Remove `languages_by_code` `Wtp` class argument #393

xxyzz · 2023-11-01T09:40:42Z

Require tatuylonen/wikitextprocessor#134

use the mediawiki-langcodes package to convert language names and codes

xxyzz · 2023-11-07T02:50:26Z

Changes:

use mediawiki-langcodes package to convert language names and codes.
remove the impractical --list-languages command argument, the outputs are too long. We also don't know all the languages in the dump file before extracting it, and even though some languages are extracted from Lua modules, they may not have word entries.
don't check language codes passed from --language and don't convert language name to code to avoid ambiguity.
don't skip sections that have unknown language title.

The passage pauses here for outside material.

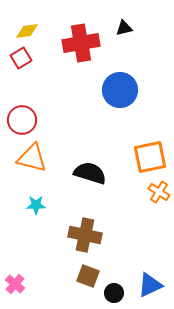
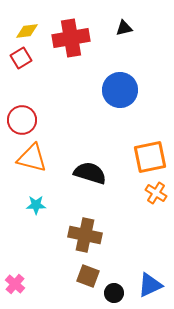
red cross: moved 10 px left, 5 px up
orange cross: moved 3 px left, 1 px down
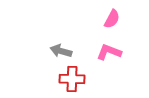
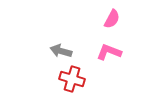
red cross: rotated 15 degrees clockwise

kristian-clausal · 2023-11-07T06:00:07Z

Moving all the language name functionality to another package seems sensible.

There should be a check for language code (and language name) for --languages, at least so that the script warns if it doesn't recognize the language code or parameter.

xxyzz · 2023-11-07T06:19:57Z

The --language option should only allow language code as its help message says, some language names could have multiple codes.

kristian-clausal · 2023-11-07T07:06:43Z

Printing a warning if a language name has language code conflicts should be trivial. Forcing people to use language codes when names are perfectly fine 99% of the time would be suboptimal. When there is a language code conflict, even in those cases the languages are probably going to be closely (very closely) related, so lumping them together in the output should be fine, and a warning will cover our asses in case that's not the desired effect.

EDIT: or we could exit with error if there is a language code conflict, which sounds the most correct.

xxyzz · 2023-11-07T07:20:26Z

I'm against making this rarely used argument more complicated. We can't tell if a passed argument is language code or language name, some language names are also valid language codes.

kristian-clausal · 2023-11-07T07:23:26Z

We will not start forbidding the use of language names in --language.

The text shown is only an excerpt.